Encode
Write SuperCSV files from Go — build a header, supply rows, and output a valid .supr file.
Go SDK
Add the SuperCSV module to your project, then import the supr package.
go get github.com/supercsv/supercsv
import "github.com/supercsv/supercsv/supr"
Encode a File
Define a header with typed columns, build your rows as []any slices, and write the whole file in one call.
header := supr.NewHeader([]supr.Column{
{Name: "id", Type: supr.Int},
{Name: "name", Type: supr.String},
{Name: "score", Type: supr.Float},
{Name: "tags", Type: supr.List(supr.String)},
})
rows := [][]any{
{int64(1), "Alice", 95.5, []any{"math", "sci"}},
{int64(2), "Bob", 87.3, []any{"art"}},
}
f, _ := os.Create("output.supr")
defer f.Close()
err := supr.EncodeFile(f, &supr.File{
Header: header, Rows: rows,
})
Row-by-Row
For large datasets, stream rows one at a time. Write the header first, then each row, then close.
f, _ := os.Create("output.supr")
defer f.Close()
enc := supr.NewFileEncoder(header, f)
enc.WriteHeader()
for _, row := range rows {
enc.WriteRow(row)
}
enc.Close()
Building Rows
Each row is a []any with one element per column.

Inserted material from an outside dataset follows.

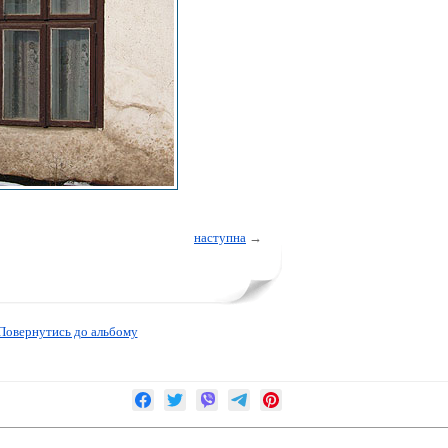
наступна
→
Повернутись до альбому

Use the correct Go types — int64 for ints, float64 for floats, nil for nulls.
row := []any{
int64(42), // int
3.14, // float
"hello", // string
true, // bool
nil, // null
[]any{int64(1), int64(2), int64(3)}, // list<int>
[][]any{ // arr<float>[2,3]
{1.0, 2.0, 3.0},
{4.0, 5.0, 6.0},
},
}
Special Types
Encoding Enums
Enums accept either the label string or the 0-based index. Both forms produce valid output.
# for enum(red, green, blue):
row := []any{"red"} // by label
row := []any{int64(0)} // by index (0 = red)
Encoding Nulls
Use nil for any nullable field, including containers. Null is explicit in SuperCSV — it's never ambiguous.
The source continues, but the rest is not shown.